Jacob spoke many things in his final blessing upon his twelve sons. He prophesied not only the birth of Christ, but he prophesied the time when Shiloh should come and “unto Him shall the gathering of the people be.” Joseph, before he died, took oath of the children of Israel concerning the carrying of his bones from Egypt, for he said, “God will surely visit you, and bring you out of this land unto the land which He swore to Abraham, to Isaac, and to Jacob.”

Faith for Israel

If the patriarchs looked down the years, and their faith saw Israel, a great nation ruling the nations of the world; if their faith saw Israel inheriting all the blessings promised to Abraham and reiterated in positive covenant statements to Isaac and Jacob, why should not we, too, believe in God?

Is there no more room in this star cluster of those whose faith makes real coming things? May we not have our names added to the list of those who give evidence to things not seen? Why should we doubt where Isaac and Jacob and Joseph believed? Hath God cast off His people? Then these men believed in vain. Hath God forsaken His covenant? Then why are there eleven million of the preserved of Israel before our very eyes today? If the men of old believed God, why should we doubt Him? If they looked down through millennia and saw things afar off and were persuaded of them, why should we who stand on the very verge of fulfilled prophecies, doubt?

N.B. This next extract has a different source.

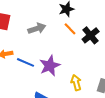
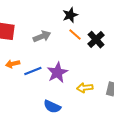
blue line: (25, 62) -> (33, 71), turned -42
yellow arrow: (76, 83) -> (85, 88), turned -77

Moses, or the Faith that Sees the Recompense of the Reward

Moses is an example of faith as defined by the Holy Spirit in verse one. Moses refused to be called the son of Pharaoh’s daughter; he chose to suffer affliction with the children of God; he esteemed the reproach of a Christ as greater riches than all the treasures of Egypt, because he had a faith that made real the promised recompenses of God. Moses believed God, and believed that He was the rewarder of those who diligently seek Him. Moses looked down through the years and saw the day when the Lord shall come and bring His rewards with Him. No wonder then that Moses forsook Egypt; no wonder that he endured through many a trying time, for he saw Him who is invisible, save to the eye of faith!

We believe that Moses looked down the years and he saw and believed much that is yet future concerning the rewards of saints. Of course he saw and believed concerning much else that God had foretold. His prophetic writings are ample proof of this. However, in Hebrews the Spirit is emphasizing one special feature of Moses’ faith—the conviction he had as to the rewards or recompense. This blessed message is given much emphasis in the prophetic Scriptures. Saints are not taught to expect anything less than suffering and tribulation in this present age. We are taught, however, to look away to the Lord’s return for our reward.

How many of us have this faith which pleases God? Do we live as though we cared little for the present environment, so long as we are standing true to the Lord? Do we count all things as refuse that we may win Christ? Do we profess to live for the things to come and then belie our testimony by actually living for the things present? Such a faith is dead, being alone. True faith gives substance to things hoped for and reckons as vanishing the things which are at hand.

Many saints, or the faith that sees the things God has provided.

It is wonderful the large group that the Spirit brings before us as proofs of the vitality of a faith that is the substance of things hoped for and the evidence of things not seen. The faith of each of these worthies accomplished distinctive victories for God. The conquests of their faith ran all the way from subduing kingdoms to being destitute, afflicted, tormented. However, in each of these recorded instances it was a faith made potent by a vision of the future things God held in store—good things which they never attained during their Earth life and which they have not yet attained.

“And these all having had witness borne to them through their faith, received not the promise, God having provided some better thing concerning us, that apart from us they should not be made perfect.” So there lies ahead of us all a fullness of blessing which is laid aside and which shall simultaneously be given to those who have fought the good fight and kept the faith and finished their course. Let us never again jest about those who believe the blessed hope of the Lord’s return. Practically every conviction of faith set forth in the eleventh chapter of Hebrews has to do with some phase of the Lord’s return.

Scoffers have arisen who say, “What is the promise of His coming?” Unbelief is casting slurs at every vestige of the prophetic Scriptures which accepts at their face value the promise of the Lord’s literal, corporeal, visible, personal, sudden coming to receive His own and to reign upon David’s throne. If we would please God, we must believe all that the prophets have spoken and we must have confidence in things hoped for and conviction in facts not seen.